While the music genre has ample representation on the App Store, it’s still somewhat rare to find games that actually do a good job creating dynamic levels based on your song library. Synesthetic ($2.99) looks to join the group offering a psychedelic experience based on your current song of choice. While there’s plenty that Synesthetic does right, some minor annoyances and setbacks keep the title from further excellence.
Like a lot of music titles, Synesthetic’s objective is pretty simple. You travel along an ever-moving rail with a variety of obstacles littered across the path. Your goal is to avoid the obstacles, accumulate as high a score as possible, and simply enjoy the ride. You’ll be traversing the musical roller coaster using your iOS device’s accelerometer capabilities. A simple left or right tip rotates the lane in that direction, with the controls actually working pretty well for a tilt-exclusive scheme. Gameplay-wise, Synesthetic feels more visualizer than actual game, but there are a variety of modes to try and keep you engaged.
Synesthetic offers three different game types that can be played while experiencing your music. The first, Flow, is the standard mode of avoiding the obstacles while building up your multiplier and score. Flux meanwhile adds colored gates to your travel line, with points and multipliers accruing faster if you pass through consecutive gates of the same color (while avoiding all other colors, which reset your multiplier). The final mode ups the challenge with a 3-star ranking system (hit an obstacle, and you lose a star, with the obvious goal being a perfect 3-star run). While each mode isn’t particularly deep as far as gameplay is concerned, they still get the job done as far as providing a diversion while you’re experiencing the crazy journey.
Visually, Synesthetic is just as trippy as the screenshots make it out to be. A variety of shapes in a kaleidoscope of colors do a great job keeping you enraptured. A smooth, extremely fast frame rate keeps the action moving. The experience almost elicits a sort of cell-shaded effect, which just looks really cool. It’s obvious that Synesthetic’s focus was to provide an extremely immersive environment, and it certainly succeeds in this regard. This is especially true for fast paced songs, which occasionally have you going so fast that it’s actually a challenge to process the information coming at you. My only complaint is the fact that levels mostly look alike, with little in terms of palette variety. It’d be nice to have more options to customize the colors and shapes, as it’d go a long way towards some variety.

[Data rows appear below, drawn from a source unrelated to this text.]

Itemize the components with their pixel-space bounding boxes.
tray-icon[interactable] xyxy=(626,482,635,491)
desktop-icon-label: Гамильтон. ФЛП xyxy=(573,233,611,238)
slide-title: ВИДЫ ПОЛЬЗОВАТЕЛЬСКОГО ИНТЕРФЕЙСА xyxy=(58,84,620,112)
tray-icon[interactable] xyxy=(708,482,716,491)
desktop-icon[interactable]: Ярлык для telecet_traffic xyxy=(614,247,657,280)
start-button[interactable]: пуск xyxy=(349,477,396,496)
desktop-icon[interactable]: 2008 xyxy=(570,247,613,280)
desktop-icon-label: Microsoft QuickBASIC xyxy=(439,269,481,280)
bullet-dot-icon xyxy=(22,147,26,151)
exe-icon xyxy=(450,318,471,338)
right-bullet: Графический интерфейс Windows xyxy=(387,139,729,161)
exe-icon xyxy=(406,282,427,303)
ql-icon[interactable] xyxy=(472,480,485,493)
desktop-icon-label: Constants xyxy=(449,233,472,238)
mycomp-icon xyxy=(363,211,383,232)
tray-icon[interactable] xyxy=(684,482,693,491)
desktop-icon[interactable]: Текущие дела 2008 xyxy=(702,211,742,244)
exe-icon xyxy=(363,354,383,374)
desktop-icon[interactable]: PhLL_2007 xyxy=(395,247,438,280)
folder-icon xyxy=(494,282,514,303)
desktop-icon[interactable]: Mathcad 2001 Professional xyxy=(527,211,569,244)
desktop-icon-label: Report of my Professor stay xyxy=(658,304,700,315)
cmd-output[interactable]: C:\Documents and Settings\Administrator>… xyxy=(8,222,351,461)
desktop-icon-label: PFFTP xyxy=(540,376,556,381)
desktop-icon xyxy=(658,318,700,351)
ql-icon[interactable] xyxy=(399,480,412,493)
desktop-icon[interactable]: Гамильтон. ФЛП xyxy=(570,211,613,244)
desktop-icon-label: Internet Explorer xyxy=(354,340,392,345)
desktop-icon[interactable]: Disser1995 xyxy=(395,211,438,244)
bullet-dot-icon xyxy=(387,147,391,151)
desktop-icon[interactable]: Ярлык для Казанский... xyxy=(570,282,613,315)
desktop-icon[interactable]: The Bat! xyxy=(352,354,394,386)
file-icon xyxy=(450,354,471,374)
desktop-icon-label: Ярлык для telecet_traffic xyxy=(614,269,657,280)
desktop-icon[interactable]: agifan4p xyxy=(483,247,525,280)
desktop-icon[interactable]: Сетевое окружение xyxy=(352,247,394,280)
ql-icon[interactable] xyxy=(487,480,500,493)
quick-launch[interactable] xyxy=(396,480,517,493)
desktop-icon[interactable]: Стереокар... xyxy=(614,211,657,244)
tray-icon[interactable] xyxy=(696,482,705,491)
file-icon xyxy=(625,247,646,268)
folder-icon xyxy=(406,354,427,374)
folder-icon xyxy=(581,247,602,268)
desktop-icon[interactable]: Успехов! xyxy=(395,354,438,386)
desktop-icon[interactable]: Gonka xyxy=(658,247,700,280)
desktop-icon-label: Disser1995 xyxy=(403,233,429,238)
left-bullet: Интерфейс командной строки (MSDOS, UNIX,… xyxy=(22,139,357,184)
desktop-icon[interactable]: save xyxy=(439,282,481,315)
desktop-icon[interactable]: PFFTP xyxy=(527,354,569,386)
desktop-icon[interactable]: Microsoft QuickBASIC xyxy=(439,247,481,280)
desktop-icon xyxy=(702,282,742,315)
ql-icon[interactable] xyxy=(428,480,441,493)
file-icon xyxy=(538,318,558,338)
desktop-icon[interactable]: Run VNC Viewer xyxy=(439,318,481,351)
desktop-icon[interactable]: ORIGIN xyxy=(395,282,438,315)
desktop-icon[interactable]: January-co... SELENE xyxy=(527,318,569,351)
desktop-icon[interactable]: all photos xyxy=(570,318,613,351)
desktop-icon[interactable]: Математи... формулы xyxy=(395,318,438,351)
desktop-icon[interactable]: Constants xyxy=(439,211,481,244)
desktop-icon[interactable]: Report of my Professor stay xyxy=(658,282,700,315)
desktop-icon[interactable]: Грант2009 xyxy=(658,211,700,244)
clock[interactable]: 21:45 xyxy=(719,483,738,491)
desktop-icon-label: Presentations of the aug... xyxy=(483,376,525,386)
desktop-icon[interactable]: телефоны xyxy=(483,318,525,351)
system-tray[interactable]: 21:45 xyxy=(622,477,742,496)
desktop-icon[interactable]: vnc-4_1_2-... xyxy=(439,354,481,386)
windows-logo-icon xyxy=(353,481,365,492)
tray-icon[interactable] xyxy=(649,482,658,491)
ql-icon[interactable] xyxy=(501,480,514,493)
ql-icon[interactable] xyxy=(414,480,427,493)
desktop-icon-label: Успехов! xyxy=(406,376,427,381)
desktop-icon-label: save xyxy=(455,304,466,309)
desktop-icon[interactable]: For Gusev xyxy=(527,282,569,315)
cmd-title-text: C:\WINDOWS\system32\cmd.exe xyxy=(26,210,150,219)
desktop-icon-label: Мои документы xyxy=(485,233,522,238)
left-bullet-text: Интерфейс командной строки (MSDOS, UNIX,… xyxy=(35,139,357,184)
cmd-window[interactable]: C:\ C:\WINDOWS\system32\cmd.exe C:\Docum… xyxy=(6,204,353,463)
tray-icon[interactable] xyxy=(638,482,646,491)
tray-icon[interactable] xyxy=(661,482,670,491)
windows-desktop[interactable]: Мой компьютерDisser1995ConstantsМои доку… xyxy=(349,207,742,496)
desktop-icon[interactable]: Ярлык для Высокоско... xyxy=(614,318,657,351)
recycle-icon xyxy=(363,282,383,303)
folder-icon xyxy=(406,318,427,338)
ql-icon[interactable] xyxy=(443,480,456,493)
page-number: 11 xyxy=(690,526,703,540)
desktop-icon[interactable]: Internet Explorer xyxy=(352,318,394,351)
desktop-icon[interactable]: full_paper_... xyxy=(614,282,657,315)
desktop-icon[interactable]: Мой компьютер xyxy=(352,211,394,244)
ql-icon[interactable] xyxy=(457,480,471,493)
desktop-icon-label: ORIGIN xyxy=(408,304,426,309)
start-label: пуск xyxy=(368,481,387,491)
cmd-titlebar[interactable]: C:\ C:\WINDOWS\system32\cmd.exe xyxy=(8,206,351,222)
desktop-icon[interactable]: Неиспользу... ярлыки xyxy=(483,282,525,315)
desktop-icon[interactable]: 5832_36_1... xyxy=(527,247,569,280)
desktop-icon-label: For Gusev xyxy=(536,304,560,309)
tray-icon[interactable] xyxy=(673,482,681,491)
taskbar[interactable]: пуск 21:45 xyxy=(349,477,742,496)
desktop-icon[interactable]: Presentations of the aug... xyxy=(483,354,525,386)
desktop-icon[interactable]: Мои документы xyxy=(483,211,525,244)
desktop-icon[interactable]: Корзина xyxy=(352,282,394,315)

Synesthetic starts faltering somewhat with some of its gameplay elements. While leaderboard support is built-in for each game mode, the sheer amount of possible songs means it’s likely that your preferred tunes have no other competitors. It also doesn’t help that I had multiple occasions of the game locking up while trying to even view the leaderboards. In addition, quite a few songs I tried didn’t seem to offer much in terms of visual synching. Sure, it obviously looks cool, but I found most levels focused more on the tempo and beat, and less on actual notes and rhythm. However, for the songs that actually did work well, I have to admit that it really was a treat experiencing the melding.
The best way to enjoy Synesthetic is to think of it as less of a game and more of a really cool way to enjoy your music. Sure, there are gameplay elements imbedded within the title, but they do feel more as an excuse to keep you engaged rather than the central focus of the title. In this regard, gamers looking for a deep or engaging game may not particularly appreciate Synesthetic. Thankfully, it’s pretty easy to focus on the visual elements, as they’re a significant part of the game itself. If that ends up your fancy and you’re looking for a different way to experience your music, Synesthetic should succeed quite well for you.